O estatuto pretende estabelecer penas mais elevadas para os crimes relacionados ao aborto já existentes e criar novos tipos penais para o tratamento de uma questão cuja tendência mundial é a descriminalização e a substituição do enfoque penal para outro, mais realista, de um problema de saúde pública. Em vários países do mundo, como Estados Unidos, Canadá, França, Alemanha, Itália e Portugal a sociedade, pelas vias democráticas, resolveu priorizar o direito das mulheres ao próprio corpo em detrimento dos supostos direitos dos zigotos e embriões.
Apesar de a votação na Comissão de Finanças e Tributação não tratar diretamente do mérito da proposta, mas da adequação financeira e orçamentária, a discussão entre os membros do colegiado ficou concentrada em torno da possibilidade ou não do aborto nos casos de estupro.
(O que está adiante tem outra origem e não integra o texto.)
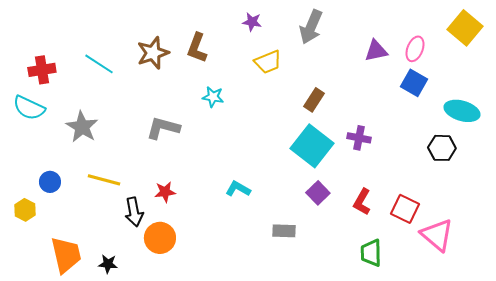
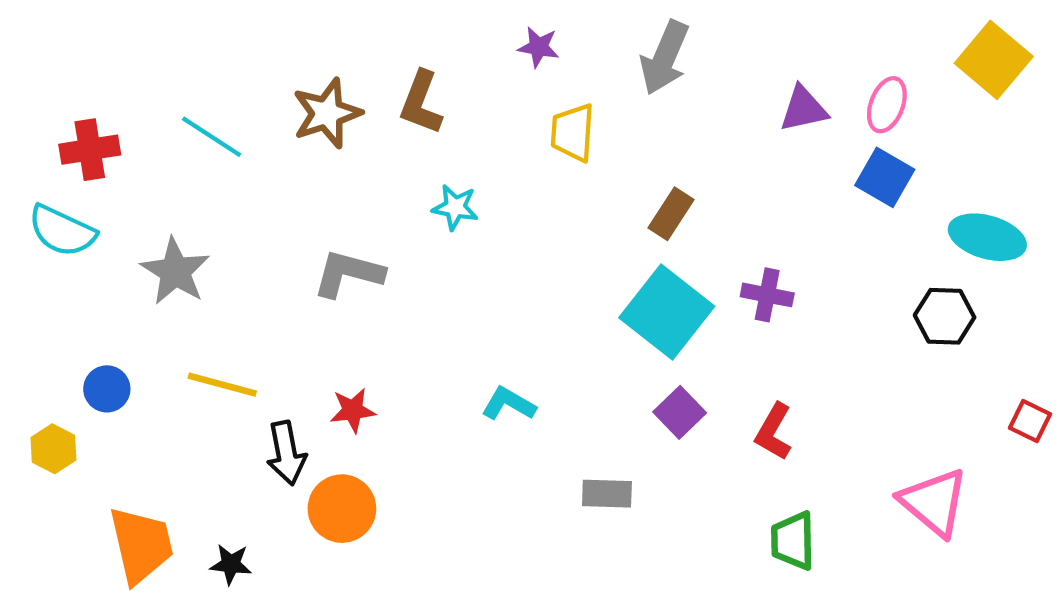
yellow trapezoid: (268, 62) -> (573, 132), turned 116
red square: (405, 209) -> (1030, 421), moved, size x0.7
— O que estamos votando aqui não é o mérito, mas a adequação financeira. Mas também estamos tratando do direito de uma mãe que não queira abortar, mesmo sendo vítima de estupro, de ter o direito a um mínimo de subsistência. Quem é a favor do aborto vota contra o meu parecer, quem é contra o aborto vota a favor. Essa é uma decisão política — disse o relator da proposta na comissão, deputado Eduardo Cunha (PMDB-RJ), líder do partido na Casa.
Polêmica
Os deputados do PT na comissão chamaram a iniciativa de “bolsa estupro” e disseram que a proposta fere a Lei de Responsabilidade Fiscal, ao não prever o impacto financeiro. Eles ainda discordaram do mérito, sob argumento de que a proposta representa diminuição dos direitos das mulheres.
— O projeto cria despesas sem nenhum tipo de previsão, nem impacto orçamentário. E, no mérito, é um retrocesso na legislação dos direitos das mulheres. É uma dupla violência, pois obriga a mulher a manter contato com o estuprador, mesmo que de forma indireta. O Estado está dizendo: estou pagando pelo seu silêncio e pelo sofrimento — criticou a deputada Erika Kokay (PT-DF).
O deputado Cláudio Puty (PT-PA) disse que a proposta abre brecha para a possibilidade de se criminalizar o aborto, inclusive, nos casos de estupro.
— Essa proposta coloca em primeiro lugar o direito do estuprador, em segundo lugar o direito do feto e, em terceiro lugar, o direito da mulher que foi vítima de uma violência — pontuou o petista.
O Artigo 12 do projeto estabelece que é vedado ao Estado e aos particulares causar qualquer dano ao nascituro em razão de um ato delituoso cometido por algum dos genitores. Também prevê que, se for identificado o genitor, ele será obrigado a pagar pensão alimentícia. Caso isso não ocorra, nem a mãe tenha condições financeiras para sustentar a criança, caberá ao Estado o pagamento.
De acordo com a proposta, aquele que causar, culposamente, morte ao nascituro, poderá ser condenado a pena de um a três anos de prisão. A pena será aumentada de um terço se o crime resultar da inobservância de regras técnicas de profissão ou omissão de socorro.
O projeto também proíbe o congelamento, a manipulação ou o uso do nascituro como experimento, com pena de um a três ano de prisão, mais o pagamento de multa. Também poderá ser preso pelo período de um a seis meses aquele que referir-se ao nascituro com palavras ou expressões depreciativas.